This from The Libya Herald, 30th October 2013:
‘Zliten had 17 schools before the revolution. Now it has four. Because Qaddafi’s forces stockpiled munitions inside them, NATO bombed the rest. Smashed buildings have not been replaced and some classes are now being held in shipping containers’.
The article goes on to say that ‘Education in the town is in crisis’, and that ‘academic attainment levels had plunged by 50 percent’.
This isn’t the first report of NATO having bombed schools in towns like Zliten. A joint investigation by the Palestinian Center for Human Rights, the Arab Organization for Human Rights, and the International Legal Assistance Consortium, published in January 2012, found that:
‘As noted, a number of the NATO-targeted sites visited by the Mission were ostensibly civilian objects. Following on-site investigations, the Mission was unable to find any convincing physical evidence demonstrating that these sites had been used for military purposes. These sites included a number of schools in Zliten, a Zliten-region food warehouse, the house of Khaled El Hamedi, and the Office of the Administrative Controller in Tripoli’.
You’ll notice that while the Libya Herald article states that the schools ‘stockpiled munitions inside them’, investigators on the ground were actually unable to find ‘any convincing physical evidence demonstrating that these sites had been used for military purposes’.

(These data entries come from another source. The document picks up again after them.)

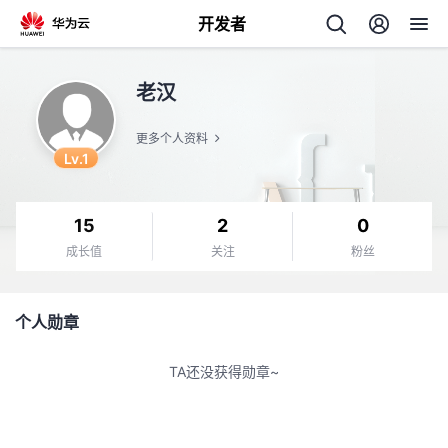
开发者
返
老汉
回
更多个人资料
Lv.1
15
2
0
个
成长值
关注
粉丝
我
人
个人勋章
的
主
TA还没获得勋章~
开
页
发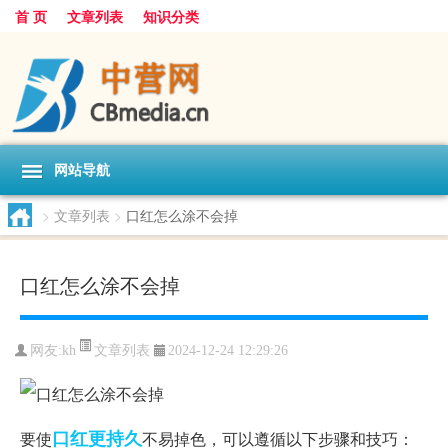
首 页
文章列表
知识分类
网站导航
>
文章列表
>
口红怎么涂不会掉
口红怎么涂不会掉
文章列表
网友:
kh
2024-12-24 12:29:26
口红
更持久
要使
不易掉色，可以遵循以下步骤和技巧：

It’s possible that some were used for storing munitions, of course – but it’s also possible that the author of the Libya Herald article is mistaken, or just echoing official claims.
Either way, that NATO did bomb schools (and food warehouses, and media outlets) during their so-called ‘humanitarian intervention’ is beyond reasonable doubt – and the children of Zliten are paying the price for that to this day.
Not that many people would know this, of course, because these potential war crimes simply haven’t been reported on in British or American corporate media.